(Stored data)

+ + + + + + +

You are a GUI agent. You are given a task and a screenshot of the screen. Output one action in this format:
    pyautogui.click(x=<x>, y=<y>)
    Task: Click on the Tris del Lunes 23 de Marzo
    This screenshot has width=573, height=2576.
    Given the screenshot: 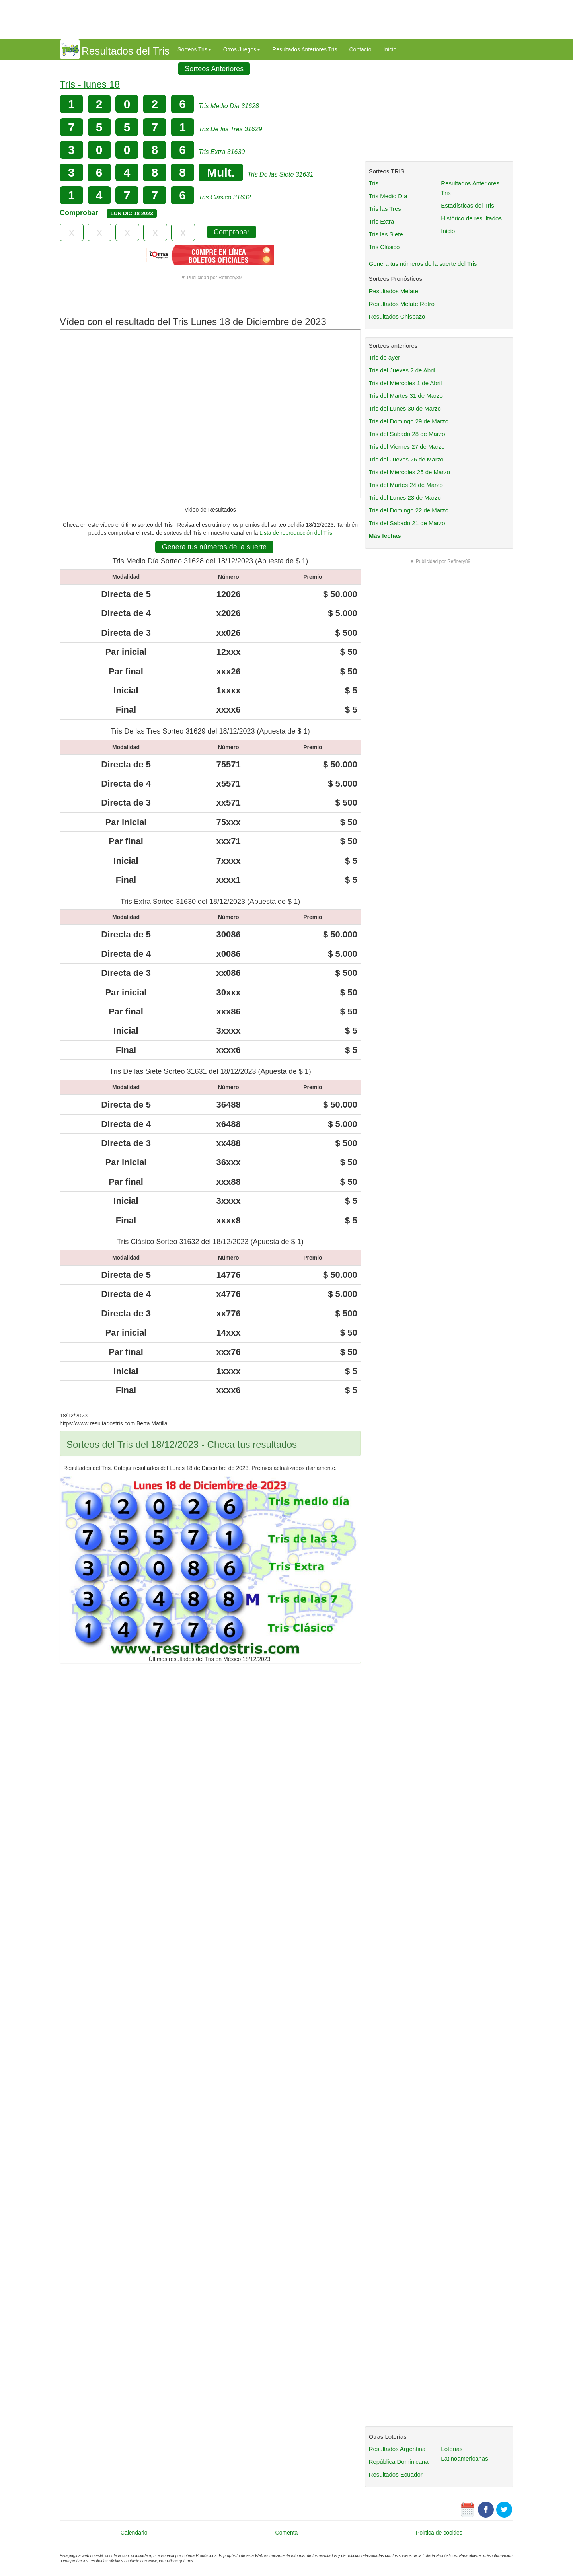 What is the action you would take?
    pyautogui.click(x=405, y=497)
    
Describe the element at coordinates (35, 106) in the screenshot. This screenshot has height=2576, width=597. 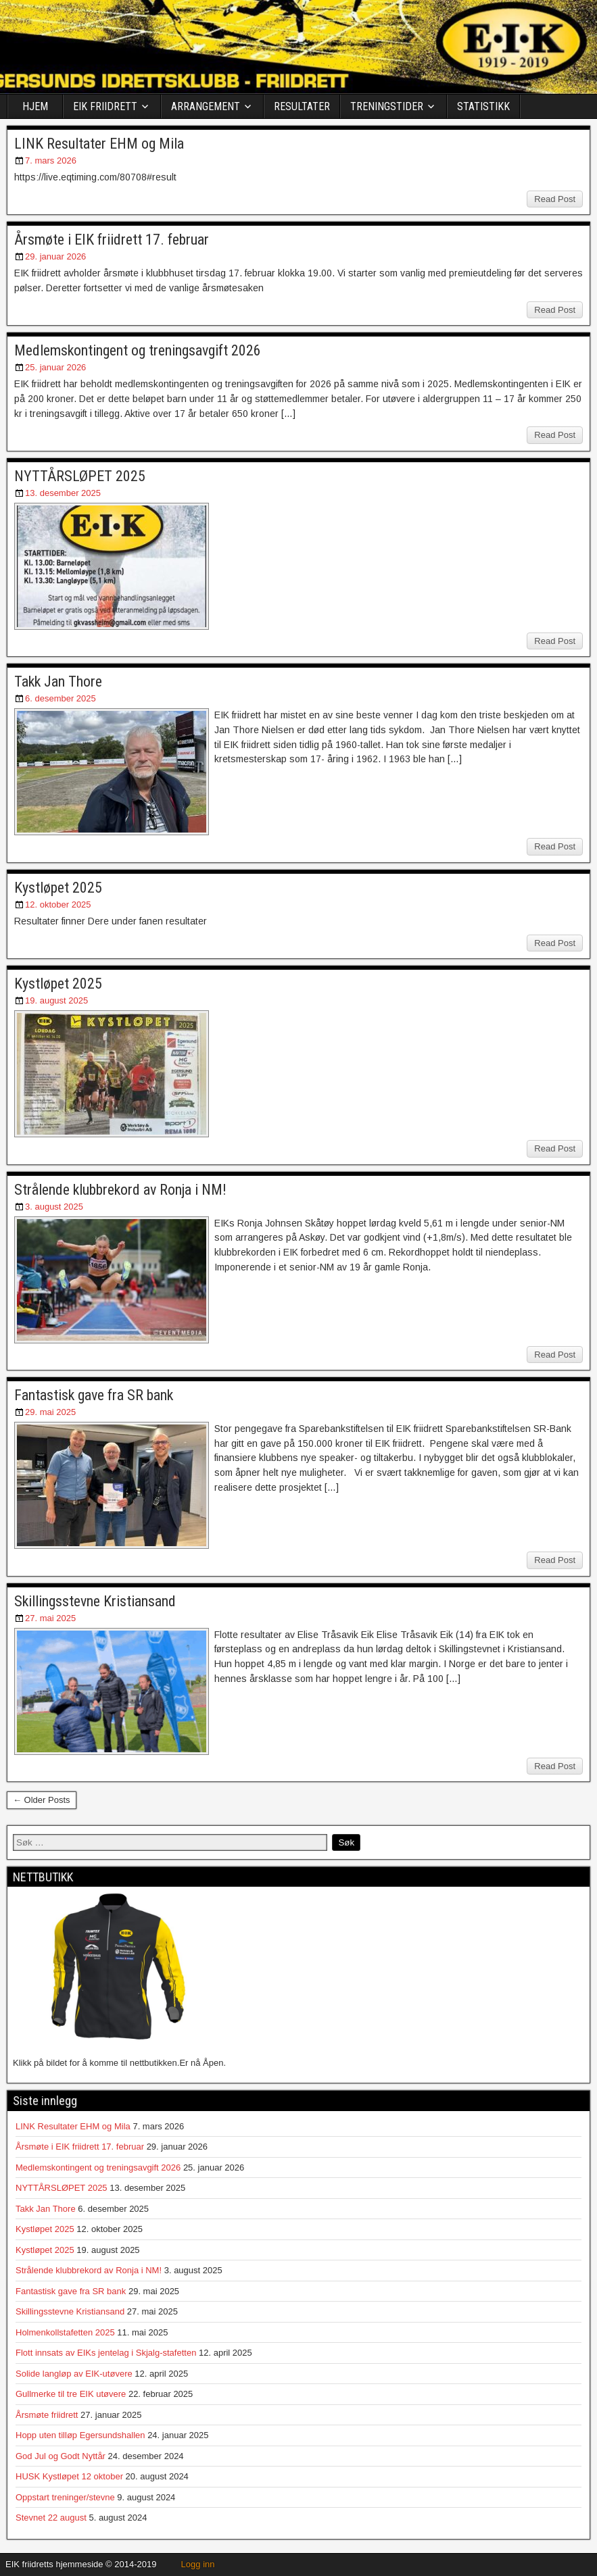
I see `HJEM` at that location.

+ + + + + + +

__What the exercise asks__
The lines to copy run from the line containing "Describe the element" through the end of the data above; copy exactly those, minus the pictures.

__Reply to the task__
Describe the element at coordinates (35, 106) in the screenshot. This screenshot has height=2576, width=597. 
I see `HJEM` at that location.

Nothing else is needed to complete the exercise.